Le plus poète fut ici le plus observateur. Avec l’idéal, il eut le réel. Observateur, il le fut jusqu’à la minutie, ne laissant rien à la fantaisie, au caprice.

Voilà pourquoi Géricault, grand comme œuvre, apparaît plus grand encore comme méthode.

Son éducation le prépara d’autant mieux à être l’historien de son temps, qu’elle fut toute française. Il ne connut l’Italie qu’après avoir donné la moitié de son œuvre magistrale. La voyant méconnue du public, il s’éloigna par découragement. Mais bientôt malade de nostalgie, il revint à la France, reprit son idée historique, donna cette fois « le naufrage de la patrie ». C’est le Radeau de la « Méduse ».

Le maître de Géricault ne fut pas David. Celui-ci avait 40 ans lorsque Géricault vint au monde, par conséquent près de soixante, lorsqu’il sortit du collège. Carle Vernet, peintre de chasses, de meutes, de chevaux, avant qu’il ne se fît peintre de batailles, fut son premier maître. Géricault lui dut, peut-être, le goût précoce et très vif qu’il eut pour les chevaux.

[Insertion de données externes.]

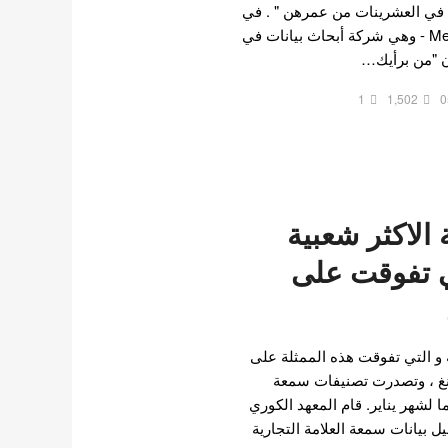
كوريات في العشرينات من عمرهن " . في
الآونة الأخيرة ، أجرت MetaVey - وهي شركة أبحاث بيانات في
وان "من برأيك…
1
1,502
0
الاكثر شعبية
تي تفوقت على
 و التي تفوقت هذه الممثلة على
نغ ، وتصدرت تصنيفات سمعة
ما لشهر يناير. قام المعهد الكوري
 بيانات سمعة العلامة التجارية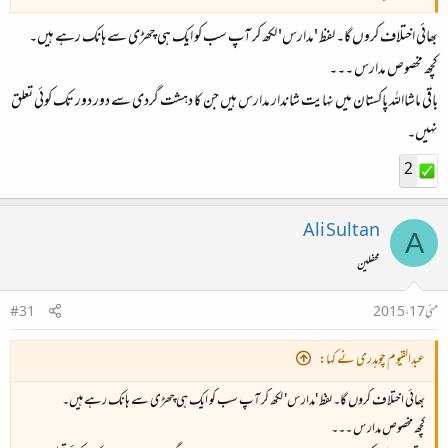
بھائی اختلاف کروں گا۔ لفظ 'مدارس' لکھ کر آپ سب کو ایک ہی چھڑی سے ہانک رہے ہیں۔
کچھ مخصوص مدارس ۔۔۔
باقی ماشااللہ پاکستان میں نہایت شاندار مدارس ہیں جن کا دہشت گردی سے دور دور تک کوئی تعلق
نہیں۔
2
Ali Sultan
A
محفلین
مئی 17، 2015
#31
عبدالقیوم چوہدری نے کہا:
بھائی اختلاف کروں گا۔ لفظ 'مدارس' لکھ کر آپ سب کو ایک ہی چھڑی سے ہانک رہے ہیں۔
کچھ مخصوص مدارس ۔۔۔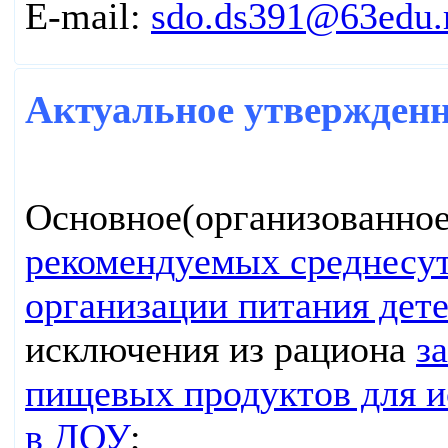
E-mail:
sdo.ds391@63edu.
Актуальное утвержден
Основное(организованное
рекомендуемых среднесут
организации питания дет
исключения из рациона
з
пищевых продуктов для и
в ДОУ
;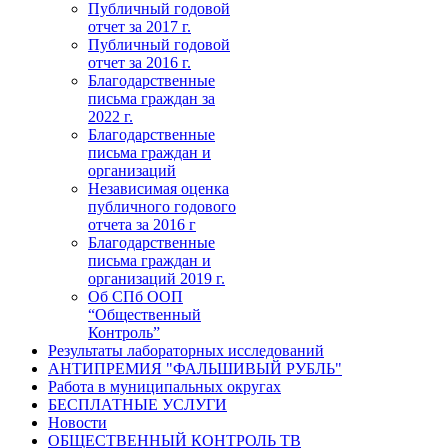
Публичный годовой
отчет за 2017 г.
Публичный годовой
отчет за 2016 г.
Благодарственные
письма граждан за
2022 г.
Благодарственные
письма граждан и
организаций
Независимая оценка
публичного годового
отчета за 2016 г
Благодарственные
письма граждан и
организаций 2019 г.
Об СПб ООП
“Общественный
Контроль”
Результаты лабораторных исследований
АНТИПРЕМИЯ "ФАЛЬШИВЫЙ РУБЛЬ"
Работа в муниципальных округах
БЕСПЛАТНЫЕ УСЛУГИ
Новости
ОБЩЕСТВЕННЫЙ КОНТРОЛЬ ТВ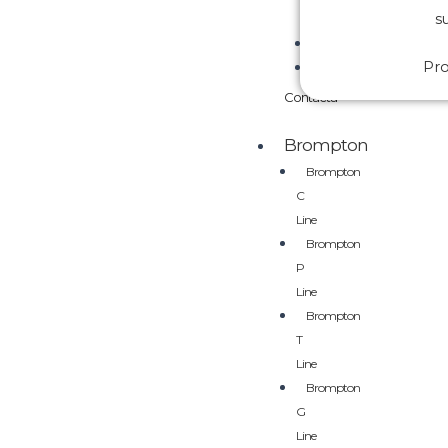
s
Pr
Contacta
Brompton
Brompton
C
Line
Brompton
P
Line
Brompton
T
Line
Brompton
G
Line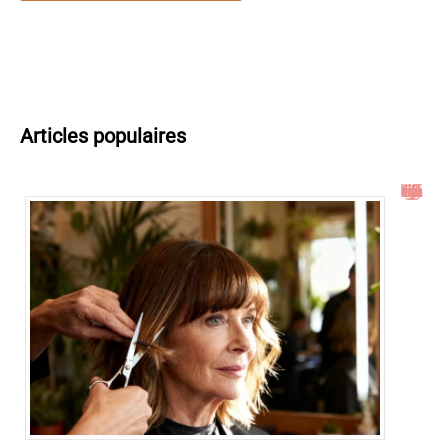
Articles populaires
Idées de coupe cheveux mi long dégradé effilé avec frange à 60 ans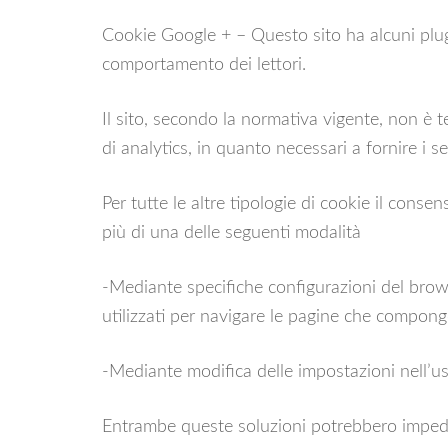
Cookie Google + – Questo sito ha alcuni plug
comportamento dei lettori.
Il sito, secondo la normativa vigente, non è 
di analytics, in quanto necessari a fornire i ser
Per tutte le altre tipologie di cookie il cons
più di una delle seguenti modalità
-Mediante specifiche configurazioni del brows
utilizzati per navigare le pagine che compongo
-Mediante modifica delle impostazioni nell’uso
Entrambe queste soluzioni potrebbero impedire 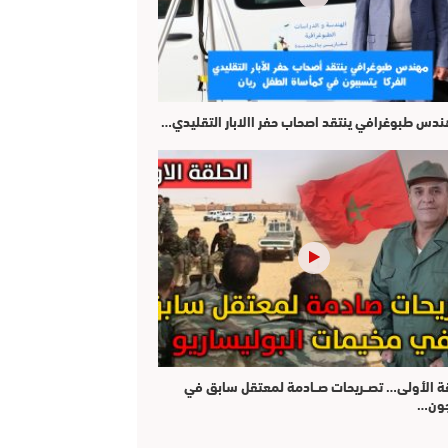
هندس طبوغرافي ينتقد اصحاب حفر االابار التقليدي…
قة الأولى… تصــريحات صــادمة لمعتقل سابق في
جون…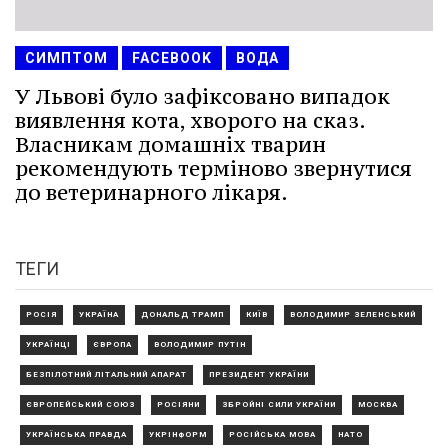
СИМПТОМ
FACEBOOK
ВОДА
У Львові було зафіксовано випадок
виявлення кота, хворого на сказ.
Власникам домашніх тварин
рекомендують терміново звернутися
до ветеринарного лікаря.
ТЕГИ
РОСІЯ
УКРАЇНА
ДОНАЛЬД ТРАМП
КИЇВ
ВОЛОДИМИР ЗЕЛЕНСЬКИЙ
УКРАЇНЦІ
ЄВРОПА
ВОЛОДИМИР ПУТІН
БЕЗПІЛОТНИЙ ЛІТАЛЬНИЙ АПАРАТ
ПРЕЗИДЕНТ УКРАЇНИ
ЄВРОПЕЙСЬКИЙ СОЮЗ
РОСІЯНИ
ЗБРОЙНІ СИЛИ УКРАЇНИ
МОСКВА
УКРАЇНСЬКА ПРАВДА
УКРІНФОРМ
РОСІЙСЬКА МОВА
НАТО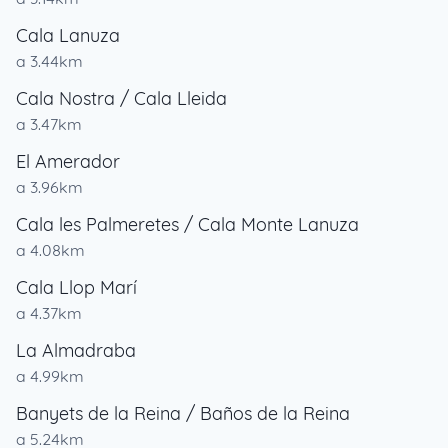
Cala Lanuza
a 3.44km
Cala Nostra / Cala Lleida
a 3.47km
El Amerador
a 3.96km
Cala les Palmeretes / Cala Monte Lanuza
a 4.08km
Cala Llop Marí
a 4.37km
La Almadraba
a 4.99km
Banyets de la Reina / Baños de la Reina
a 5.24km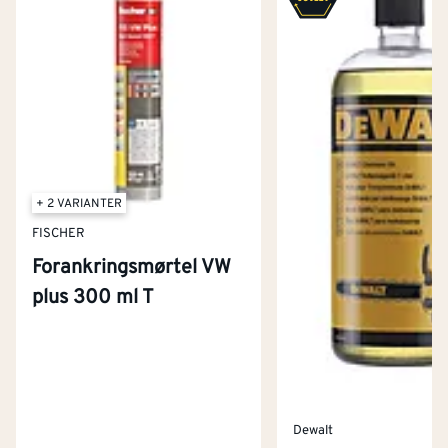
+ 2 VARIANTER
FISCHER
Forankringsmørtel VW
plus 300 ml T
Dewalt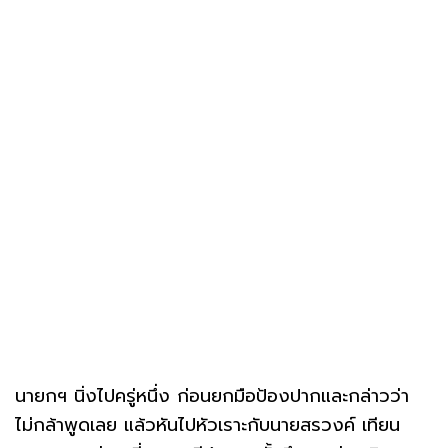
นายกฯ นิ่งไปครู่หนึ่ง ก่อนยกมือป้องปากและกล่าวว่า
ไม่กล้าพูดเลย แล้วหันไปหัวเราะกับนายสรวงค์ เทียน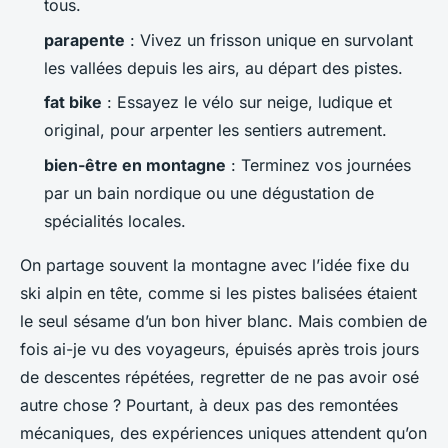
tous.
parapente
: Vivez un frisson unique en survolant
les vallées depuis les airs, au départ des pistes.
fat bike
: Essayez le vélo sur neige, ludique et
original, pour arpenter les sentiers autrement.
bien-être en montagne
: Terminez vos journées
par un bain nordique ou une dégustation de
spécialités locales.
On partage souvent la montagne avec l’idée fixe du
ski alpin en tête, comme si les pistes balisées étaient
le seul sésame d’un bon hiver blanc. Mais combien de
fois ai-je vu des voyageurs, épuisés après trois jours
de descentes répétées, regretter de ne pas avoir osé
autre chose ? Pourtant, à deux pas des remontées
mécaniques, des expériences uniques attendent qu’on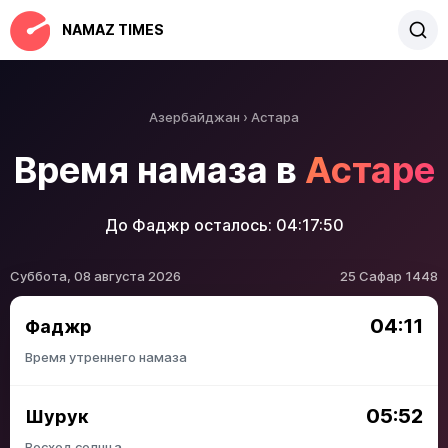
NAMAZ TIMES
Азербайджан
Астара
Время намаза в
Астаре
До Фаджр осталось:
04:17:50
Суббота, 08 августа 2026
25 Сафар 1448
04:11
Фаджр
Время утреннего намаза
05:52
Шурук
Восход солнца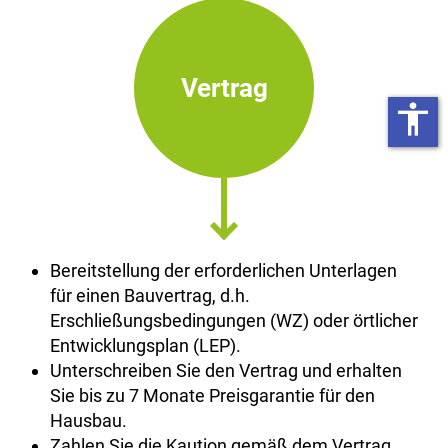
Vertrag
accessibility
Bereitstellung der erforderlichen Unterlagen
für einen Bauvertrag, d.h.
Erschließungsbedingungen (WZ) oder örtlicher
Entwicklungsplan (LEP).
Unterschreiben Sie den Vertrag und erhalten
Sie bis zu 7 Monate Preisgarantie für den
Hausbau.
Zahlen Sie die Kaution gemäß dem Vertrag.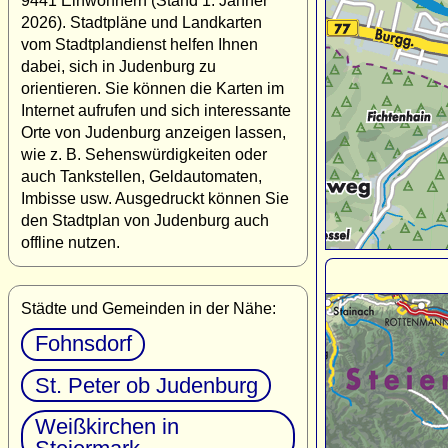
9441 Einwohnern (Stand 1. Jänner
2026). Stadtpläne und Landkarten
vom Stadtplandienst helfen Ihnen
dabei, sich in Judenburg zu
orientieren. Sie können die Karten im
Internet aufrufen und sich interessante
Orte von Judenburg anzeigen lassen,
wie z. B. Sehenswürdigkeiten oder
auch Tankstellen, Geldautomaten,
Imbisse usw. Ausgedruckt können Sie
den Stadtplan von Judenburg auch
offline nutzen.
Städte und Gemeinden in der Nähe:
Fohnsdorf
St. Peter ob Judenburg
Weißkirchen in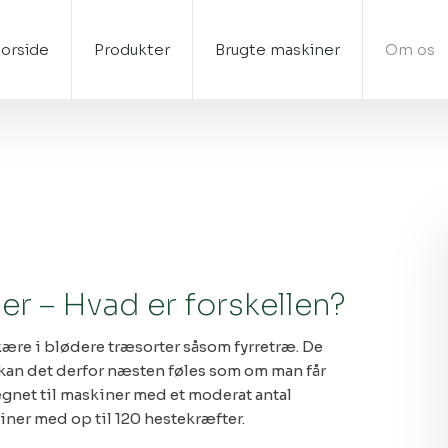
Forside
Produkter
Brugte maskiner
Om os
 – ​Hvad er forskellen?
kære i blødere træsorter såsom fyrretræ. De
kan det derfor næsten føles som om man får
egnet til maskiner med et moderat antal
iner med op til 120 hestekræfter.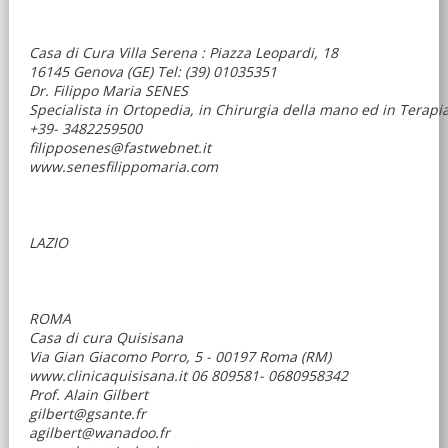
Casa di Cura Villa Serena : Piazza Leopardi, 18
16145 Genova (GE) Tel: (39) 01035351
Dr. Filippo Maria SENES
Specialista in Ortopedia, in Chirurgia della mano ed in Terapia 
+39- 3482259500
filipposenes@fastwebnet.it
www.senesfilippomaria.com
LAZIO
ROMA
Casa di cura Quisisana
Via Gian Giacomo Porro, 5 - 00197 Roma (RM)
www.clinicaquisisana.it 06 809581- 0680958342
Prof. Alain Gilbert
gilbert@gsante.fr
agilbert@wanadoo.fr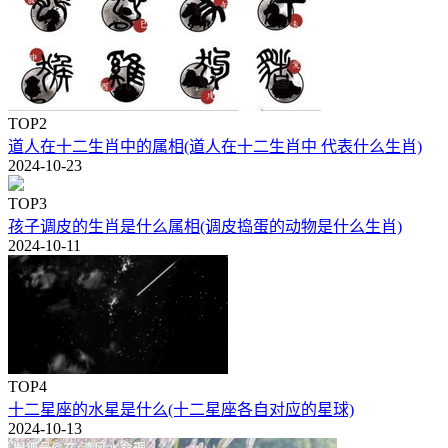
TOP2
道人在十二生肖中的属相(道人在十二生肖中 代表什么生肖)
2024-10-23
TOP3
孩子调皮的生肖是什么属相(调皮捣蛋的动物是什么生肖)
2024-10-11
TOP4
十二星座的水星是什么(十二星座各自对应的星球)
2024-10-13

Dans l’intervalle des leçons de l’atelier, il s’en allait à la caserne de Courbevoie les étudier d’après nature, non seulement dans les écuries, ce qui lui permettait de dessiner de longues files de croupes, mais encore en pleine liberté. Il s’enquérait de tout : de la race, de l’âge, du caractère… Il étudiait les formes de chacun, le poil même, afin de mieux saisir la spécification, comme vérité individuelle.

En même temps, il s’exerçait à pénétrer la difficile science du raccourci, si admirablement rendu dans sa première œuvre, le Chasseur au Départ. Il a marqué là, de main de maître, jusqu’où l’expression des mouvemens est possible en peinture.

Il sentit encore très vite que les animaux reproduisent et développent telle ou telle partie de l’homme à divers degrés, et qu’en anatomie les deux études doivent être conduites parallèlement, si l’on veut qu’elles soient fécondes dans l’application.

Par cette pénétration de ce qu’imprime le dessous à la surface et détermine les formes extérieures, Géricault fut un disciple remarquable de Geoffroy Saint-Hilaire.

Le second maître après Vernet, le doux, le sec Guérin, n’influa guère. Il ne comprenait rien à l’exubérante vigueur de son élève, et la traitait d’extravagance.